Bob, My 4J and RT look very much like that. How are you attaching the chuck to to RT?
Thanks,
Julian G.


----------



## BobWarfield (Feb 4, 2008)

Through bolts.

There's a nice through bolt setup on this page: http://www.finelinehair.com/home/RF_mill_accessories.htm

He went that way because the chuck was as big as the rotab. I did mine in a hurry so I could get on with the project, so I haven't countersunk yet as he has. It was dead easy. I got my Chuck from Shars and it was a nice piece of cast iron--very easy to drill the through holes.

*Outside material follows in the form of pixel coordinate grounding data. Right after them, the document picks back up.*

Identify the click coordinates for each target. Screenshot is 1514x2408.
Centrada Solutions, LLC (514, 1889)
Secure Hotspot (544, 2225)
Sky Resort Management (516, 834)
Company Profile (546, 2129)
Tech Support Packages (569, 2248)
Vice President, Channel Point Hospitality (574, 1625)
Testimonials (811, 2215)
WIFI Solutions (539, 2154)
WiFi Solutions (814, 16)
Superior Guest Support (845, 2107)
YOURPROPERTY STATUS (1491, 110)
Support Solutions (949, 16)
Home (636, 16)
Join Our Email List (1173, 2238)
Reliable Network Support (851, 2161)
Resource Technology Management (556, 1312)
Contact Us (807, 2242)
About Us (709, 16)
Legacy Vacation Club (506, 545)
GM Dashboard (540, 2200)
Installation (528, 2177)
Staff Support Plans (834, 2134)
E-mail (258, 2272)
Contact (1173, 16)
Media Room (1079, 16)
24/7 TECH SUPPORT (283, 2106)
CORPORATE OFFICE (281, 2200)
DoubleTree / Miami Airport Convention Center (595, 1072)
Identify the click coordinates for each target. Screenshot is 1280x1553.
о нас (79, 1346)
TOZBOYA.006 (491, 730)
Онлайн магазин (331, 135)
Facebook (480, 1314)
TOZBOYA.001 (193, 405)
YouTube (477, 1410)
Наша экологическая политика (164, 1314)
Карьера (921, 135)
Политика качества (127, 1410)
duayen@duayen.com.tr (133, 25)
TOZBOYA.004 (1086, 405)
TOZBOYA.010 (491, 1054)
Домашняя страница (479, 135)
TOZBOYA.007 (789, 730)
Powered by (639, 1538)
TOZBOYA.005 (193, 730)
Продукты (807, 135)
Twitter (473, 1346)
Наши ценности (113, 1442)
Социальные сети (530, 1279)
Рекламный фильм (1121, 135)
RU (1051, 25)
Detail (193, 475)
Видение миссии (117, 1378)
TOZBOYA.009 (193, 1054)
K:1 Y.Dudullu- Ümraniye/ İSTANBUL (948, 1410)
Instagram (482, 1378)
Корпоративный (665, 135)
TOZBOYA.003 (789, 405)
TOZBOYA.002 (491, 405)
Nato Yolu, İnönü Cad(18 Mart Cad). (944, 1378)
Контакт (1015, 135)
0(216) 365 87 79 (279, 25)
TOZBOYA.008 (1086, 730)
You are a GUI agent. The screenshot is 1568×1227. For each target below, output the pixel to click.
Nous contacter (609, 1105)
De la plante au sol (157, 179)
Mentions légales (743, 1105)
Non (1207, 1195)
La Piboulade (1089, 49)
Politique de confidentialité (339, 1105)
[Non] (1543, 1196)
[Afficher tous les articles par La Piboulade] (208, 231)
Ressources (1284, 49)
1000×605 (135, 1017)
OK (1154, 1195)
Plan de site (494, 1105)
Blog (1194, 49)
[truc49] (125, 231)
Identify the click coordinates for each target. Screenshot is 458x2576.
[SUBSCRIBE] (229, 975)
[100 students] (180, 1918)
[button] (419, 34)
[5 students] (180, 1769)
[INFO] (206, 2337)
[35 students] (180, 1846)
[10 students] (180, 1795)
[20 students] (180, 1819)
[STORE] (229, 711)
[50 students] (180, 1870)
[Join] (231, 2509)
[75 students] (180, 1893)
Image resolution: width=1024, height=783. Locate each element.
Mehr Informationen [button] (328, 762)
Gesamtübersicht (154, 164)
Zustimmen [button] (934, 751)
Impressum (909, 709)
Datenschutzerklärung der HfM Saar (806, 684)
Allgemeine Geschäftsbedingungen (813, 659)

Another alternative is to make a plate:






That saves you drilling the chuck.

Cheers,

BW


----------



## jgarrett (Feb 5, 2008)

Thanks, Love learning all of this neat stuff...I am trying to compile a book with all of it stored for reference.
The markings on the chuck look exactly like the one I got from LMS but I could not find a suitable back plate from SHARS.
Post a pic of the sander when complete.
Thanks,
Julian G.


----------



## deere_x475guy (Feb 5, 2008)

Julian Garrett  said:
			
		

> Thanks, Love learning all of this neat stuff...I am trying to compile a book with all of it stored for reference.
> The markings on the chuck look exactly like the one I got from LMS but I could not find a suitable back plate from SHARS.
> Post a pic of the sander when complete.
> Thanks,
> Julian G.



Julian I started a reference book when I started into this hobby. It's been a real time saver to just pick it up and find what I need. I have all the articles indexed and sticky tabs on the stuff I go to often.


----------



## raym 11 (Feb 5, 2008)

Bob,
 thanks for the 'micro-Tools' site. Looks like I can get an adapted head for my taig mill giving me the capability of using the ER-16 tooling currently used on my full sized Grizzly mill.
Ray M


----------